Apache Kafka is the de facto standard open-source event streaming platform. In event-driven architectures, applications publish events when data changes, allowing other systems to react in real-time rather than polling for updates.
An example is a CRM application that serves as the system of record for customer data. When a customer’s address changes, instead of having every application repeatedly query the CRM for current address data, the CRM can publish an ‘address-update’ event. Interested applications subscribe to these events and maintain their own current copy of the data.

Kafka provides native programming interfaces for Java, Python, and Scala. This article demonstrates how traditional z/OS applications can participate in Kafka-based event streaming using IBM MQ and Kafka Connect.
Native Kafka programming interfaces and Kafka Connect
Applications can interact directly with Kafka through native programming interfaces. Kafka, being Java-based, naturally supports Java applications. Other languages with native Kafka support include Python and Scala. IBM recently introduced a Kafka SDK for COBOL on z/OS, though I will not explore that approach here.
Kafka Connect bridges the gap for applications without native Kafka support. This open-source component sits between Kafka and other middleware technologies like databases and messaging systems, translating between their protocols and Kafka’s event streaming format.
Solution Architecture
Our solution enables z/OS applications to produce and consume Kafka events through IBM MQ, leveraging the well-established asynchronous messaging patterns familiar to mainframe developers.
Key Benefits:
- Uses proven MQ messaging patterns
- Works with both CICS online and batch applications
- Supports any z/OS programming language that can create MQ messages (COBOL, PL/I, Java, Python, Node.js, Go)
- No application code changes required beyond message formatting
Architecture Overview
The solution uses Kafka Connect as a bridge between MQ queues and Kafka topics.

For Event Production:
- z/OS applications send messages to dedicated MQ queues
- Kafka Connect reads from these queues
- Messages are published to corresponding Kafka topics
- Kafka broker makes events available to subscribers
For Event Consumption:
- Kafka Connect subscribes to Kafka topics
- Incoming events are placed on corresponding MQ queues
- z/OS applications read from queues for business processing
Queue-to-Topic Mapping
Each Kafka topic has a dedicated MQ queue. This one-to-one mapping simplifies configuration and makes the data flow transparent for both operations and development teams.
Software Components
Kafka Connect runs as a started task on z/OS. Multiple instances can serve the same workload by sharing startup parameters, providing scalability and high availability.
Kafka Connect includes a REST API for:
- Configuring connectors for your applications
- Monitoring connector status
- Integrating with provisioning and deployment processes
Production Configuration
In a production environment, multiple Kafka Connect instances run across different LPARs for high availability. Each instance accesses application queues through MQ local binding connections. MQ queue sharing groups distribute workload across LPARs, ensuring both performance and resilience.

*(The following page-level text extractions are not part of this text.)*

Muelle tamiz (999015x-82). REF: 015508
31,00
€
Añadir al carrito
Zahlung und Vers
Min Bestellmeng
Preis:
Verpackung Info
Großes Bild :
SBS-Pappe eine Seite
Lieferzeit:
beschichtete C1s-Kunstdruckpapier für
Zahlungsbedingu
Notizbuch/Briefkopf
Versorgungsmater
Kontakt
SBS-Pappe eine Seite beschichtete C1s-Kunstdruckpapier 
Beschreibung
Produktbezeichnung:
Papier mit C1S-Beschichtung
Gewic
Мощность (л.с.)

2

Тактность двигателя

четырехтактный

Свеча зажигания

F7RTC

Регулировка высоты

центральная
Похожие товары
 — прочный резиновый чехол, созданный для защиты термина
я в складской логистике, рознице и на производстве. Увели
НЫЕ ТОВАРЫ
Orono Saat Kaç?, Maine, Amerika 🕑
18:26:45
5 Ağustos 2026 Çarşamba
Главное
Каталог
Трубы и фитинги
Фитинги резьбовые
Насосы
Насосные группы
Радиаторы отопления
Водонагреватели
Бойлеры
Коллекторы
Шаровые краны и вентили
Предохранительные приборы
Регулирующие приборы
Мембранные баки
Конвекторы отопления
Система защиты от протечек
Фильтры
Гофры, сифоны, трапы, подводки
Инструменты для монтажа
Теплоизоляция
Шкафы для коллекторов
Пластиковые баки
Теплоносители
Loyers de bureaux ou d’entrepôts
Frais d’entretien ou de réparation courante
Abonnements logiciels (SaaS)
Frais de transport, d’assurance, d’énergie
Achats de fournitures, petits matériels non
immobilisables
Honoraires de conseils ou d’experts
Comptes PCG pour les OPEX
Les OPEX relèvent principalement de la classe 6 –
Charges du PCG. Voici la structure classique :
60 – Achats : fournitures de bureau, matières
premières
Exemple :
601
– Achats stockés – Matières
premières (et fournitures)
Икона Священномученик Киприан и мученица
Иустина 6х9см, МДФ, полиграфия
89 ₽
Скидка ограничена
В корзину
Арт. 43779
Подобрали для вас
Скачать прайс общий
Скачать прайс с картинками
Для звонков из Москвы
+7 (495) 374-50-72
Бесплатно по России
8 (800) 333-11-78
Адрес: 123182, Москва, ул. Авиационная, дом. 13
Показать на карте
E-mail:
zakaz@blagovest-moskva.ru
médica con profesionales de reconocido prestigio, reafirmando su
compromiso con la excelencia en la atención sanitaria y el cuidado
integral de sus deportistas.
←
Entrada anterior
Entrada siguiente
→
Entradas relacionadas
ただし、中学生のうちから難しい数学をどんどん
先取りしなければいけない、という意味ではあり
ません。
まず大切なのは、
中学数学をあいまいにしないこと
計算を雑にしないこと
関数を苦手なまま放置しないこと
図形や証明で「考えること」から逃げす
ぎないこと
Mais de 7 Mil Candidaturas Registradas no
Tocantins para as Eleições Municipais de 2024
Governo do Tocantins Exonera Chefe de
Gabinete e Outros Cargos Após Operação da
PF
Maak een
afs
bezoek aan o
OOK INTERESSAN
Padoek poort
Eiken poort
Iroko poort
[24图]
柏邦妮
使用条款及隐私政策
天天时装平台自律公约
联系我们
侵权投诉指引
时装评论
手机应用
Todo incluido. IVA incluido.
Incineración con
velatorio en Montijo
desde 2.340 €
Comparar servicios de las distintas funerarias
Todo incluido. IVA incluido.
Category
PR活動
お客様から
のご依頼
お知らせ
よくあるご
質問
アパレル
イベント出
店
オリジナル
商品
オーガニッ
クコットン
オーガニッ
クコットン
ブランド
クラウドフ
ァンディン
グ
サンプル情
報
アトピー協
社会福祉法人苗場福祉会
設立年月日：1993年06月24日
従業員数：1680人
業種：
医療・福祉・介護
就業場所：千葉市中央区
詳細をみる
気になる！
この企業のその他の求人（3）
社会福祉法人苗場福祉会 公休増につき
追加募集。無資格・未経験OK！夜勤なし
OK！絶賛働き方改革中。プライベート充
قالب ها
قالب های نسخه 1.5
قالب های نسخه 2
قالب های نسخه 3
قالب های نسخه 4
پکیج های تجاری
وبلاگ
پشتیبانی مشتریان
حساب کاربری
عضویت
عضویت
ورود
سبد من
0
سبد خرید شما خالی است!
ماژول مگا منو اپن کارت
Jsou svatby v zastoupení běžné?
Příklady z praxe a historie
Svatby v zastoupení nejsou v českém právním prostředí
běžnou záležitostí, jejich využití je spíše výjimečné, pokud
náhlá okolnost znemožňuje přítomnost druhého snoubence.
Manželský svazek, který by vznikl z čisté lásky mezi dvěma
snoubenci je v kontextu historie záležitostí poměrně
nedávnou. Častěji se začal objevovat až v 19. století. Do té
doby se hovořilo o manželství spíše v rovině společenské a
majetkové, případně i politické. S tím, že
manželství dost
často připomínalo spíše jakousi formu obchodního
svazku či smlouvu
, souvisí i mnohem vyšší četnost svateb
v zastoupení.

The infrastructure setup supports:
- Load balancing across multiple z/OS instances
- Fault tolerance through redundant components
- Efficient local MQ connections
Summary
This article describes an architecture that provides a clean, straightforward path for z/OS applications to participate in event-driven systems using Apache Kafka. By leveraging existing MQ messaging patterns and Kafka Connect middleware, traditional mainframe applications can integrate with modern streaming platforms without requiring extensive code changes or new programming paradigms.
The solution maintains the reliability and performance characteristics that z/OS environments demand while opening doors to real-time data integration and event-driven architectures.